崩れる「35歳の壁」 中途採用、ミドル層が主役に
何歳まで転職できるのか――。仕事探しで誰もが気になるのが年齢だ。中途採用では年齢を重ねるほどに経験や専門性を求められる。転職のハードルが上がり、尻込みする人も少なくない。長らく転職年齢の上限とされてきたのが「35歳の壁」だ。現実はどうなのか。総務省の労働力調査をみると、2020年の転職者数のうち35歳以上は186万人で全体の約6割を占めた。このうち45~54歳の中高年は59万人と、10年前から55%も伸びた。
(日本経済新聞 1月27日)
企業が年齢と関係なく採用するのであれば、転職者の年齢分布は、就労者の年齢分布に比例するはずだが、実際には、転職者は35歳以下の世代に偏っていた。多くの日本企業は、長期雇用を前提としているため、中途採用後に一定期間就労してくれることを期待しているからだ。
しかし、定年を延長したり廃止したりすることが珍しくなくなり、ミドル層を中途採用しても長期間就労するようになってきた。採用コストはかかるが、若手を育成する時間と費用を節約できると考えれば、ミドルの中途採用は採算が取れる。加えて、ジョブ型雇用が広がってきたことで、年齢よりも経験や能力がより重視されるようになった。

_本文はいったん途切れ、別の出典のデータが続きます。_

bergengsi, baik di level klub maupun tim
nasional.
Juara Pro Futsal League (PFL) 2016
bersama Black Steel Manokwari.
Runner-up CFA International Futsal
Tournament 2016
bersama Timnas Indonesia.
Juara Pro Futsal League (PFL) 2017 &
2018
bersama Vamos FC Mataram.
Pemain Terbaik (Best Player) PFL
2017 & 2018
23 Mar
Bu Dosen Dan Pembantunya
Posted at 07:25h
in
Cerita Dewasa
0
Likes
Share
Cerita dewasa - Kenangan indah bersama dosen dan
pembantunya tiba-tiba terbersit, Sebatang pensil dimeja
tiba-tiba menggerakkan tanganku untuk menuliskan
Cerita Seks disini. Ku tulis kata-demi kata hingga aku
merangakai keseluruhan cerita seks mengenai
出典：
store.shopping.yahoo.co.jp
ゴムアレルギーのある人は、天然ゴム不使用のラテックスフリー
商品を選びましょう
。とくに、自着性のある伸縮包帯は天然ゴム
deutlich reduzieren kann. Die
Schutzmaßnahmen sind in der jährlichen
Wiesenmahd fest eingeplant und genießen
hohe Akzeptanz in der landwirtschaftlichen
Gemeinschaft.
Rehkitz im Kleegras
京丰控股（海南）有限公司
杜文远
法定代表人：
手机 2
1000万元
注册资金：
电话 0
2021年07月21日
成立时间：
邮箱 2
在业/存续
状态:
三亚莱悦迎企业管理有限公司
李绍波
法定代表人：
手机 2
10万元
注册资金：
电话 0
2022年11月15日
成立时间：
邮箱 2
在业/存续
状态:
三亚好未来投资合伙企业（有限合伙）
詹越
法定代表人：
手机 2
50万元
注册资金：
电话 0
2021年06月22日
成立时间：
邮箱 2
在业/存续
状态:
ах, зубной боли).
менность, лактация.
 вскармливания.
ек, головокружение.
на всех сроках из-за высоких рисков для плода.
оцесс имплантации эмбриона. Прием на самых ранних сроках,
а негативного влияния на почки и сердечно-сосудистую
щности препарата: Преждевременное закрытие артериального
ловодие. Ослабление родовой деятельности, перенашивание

ミドル層やその上のシニア層にとっては、年齢がネガティブな要素とならなくなってきたのは、雇用機会を拡げる意味で喜ばしい。ただ、一方で、ジョブ型雇用では、求められる職務を遂行する能力がないと判断された場合、解雇される可能性もある。年齢と関係なく雇用を得る機会があるとともに雇用を失うリスクもあることには留意が必要だ。